BACKGROUND/AIMS: Cataract is an important source of visual loss in patients with uveitis. Whether or not outcomes of cataract surgery in eyes with uveitis are worse compared with non-uveitic eyes have to date been compromised by lack of reliable estimates of benefit and harm, which require data from large cohorts.
METHODS: Electronic medical record data were extracted from eight independent UK clinical sites for eyes undergoing cataract extraction between January 2010 and December 2014. 1173 eyes with a recorded diagnosis of uveitis were compared with a reference group of 95 573 eyes from the same dataset.
RESULTS: Uveitic eyes represented 1.2% of all eyes undergoing cataract surgery. Eyes in the uveitic group had worse preoperative visual acuity (0.87 vs 0.65 logarithm of the minimum angle of resolution (logMAR) units), were from younger patients and had shorter axial lengths and a higher incidence of ocular copathology including glaucoma. A greater number had documented small pupils, required additional surgical procedures, developed more intraoperative complications and had poorer postoperative visual acuity at all time points measured up to 6 months (0.41 vs 0.27 logMAR units at 12-24 weeks).

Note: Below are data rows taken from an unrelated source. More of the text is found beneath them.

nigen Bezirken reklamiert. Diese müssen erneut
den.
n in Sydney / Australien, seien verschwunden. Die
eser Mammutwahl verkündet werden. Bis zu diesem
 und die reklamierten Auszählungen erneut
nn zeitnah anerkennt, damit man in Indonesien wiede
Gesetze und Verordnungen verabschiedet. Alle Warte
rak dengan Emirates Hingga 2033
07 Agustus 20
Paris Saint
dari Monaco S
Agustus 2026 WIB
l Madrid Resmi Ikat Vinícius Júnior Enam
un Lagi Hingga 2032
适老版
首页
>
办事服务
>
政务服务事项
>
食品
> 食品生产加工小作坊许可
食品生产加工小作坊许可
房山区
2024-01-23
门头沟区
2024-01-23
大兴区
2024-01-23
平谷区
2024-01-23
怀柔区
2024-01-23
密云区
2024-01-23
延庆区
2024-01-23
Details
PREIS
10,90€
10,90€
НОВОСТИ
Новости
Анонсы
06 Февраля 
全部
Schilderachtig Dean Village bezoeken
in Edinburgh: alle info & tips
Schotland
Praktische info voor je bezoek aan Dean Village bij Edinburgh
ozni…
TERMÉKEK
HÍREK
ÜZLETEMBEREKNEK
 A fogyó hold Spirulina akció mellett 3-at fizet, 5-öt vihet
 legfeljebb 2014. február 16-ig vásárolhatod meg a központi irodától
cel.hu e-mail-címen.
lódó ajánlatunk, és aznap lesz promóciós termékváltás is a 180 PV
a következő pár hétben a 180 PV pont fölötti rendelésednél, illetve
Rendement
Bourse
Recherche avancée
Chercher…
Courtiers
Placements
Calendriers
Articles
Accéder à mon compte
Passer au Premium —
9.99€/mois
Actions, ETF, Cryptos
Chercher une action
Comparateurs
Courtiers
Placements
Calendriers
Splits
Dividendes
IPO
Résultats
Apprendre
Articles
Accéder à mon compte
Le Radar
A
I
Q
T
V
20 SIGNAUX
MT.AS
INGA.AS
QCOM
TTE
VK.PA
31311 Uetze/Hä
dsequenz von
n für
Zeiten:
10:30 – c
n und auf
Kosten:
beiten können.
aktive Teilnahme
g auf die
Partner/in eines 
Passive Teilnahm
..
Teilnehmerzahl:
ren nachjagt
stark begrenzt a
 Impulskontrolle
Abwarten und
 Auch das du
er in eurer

CONCLUSIONS: This large study cohort of eyes with a diagnosis of uveitis undergoing cataract surgery highlights more precisely the complex surgical demands, copathology and worse visual outcomes in this group. These data will allow more accurate preoperative counselling and planning. Although improvement in visual acuity is achieved in most cases, prognosis should be guarded, so that patient expectations are met. Compared with the non-uveitic population, the mean postoperative visual acuity is between one and two lines worse at all time points.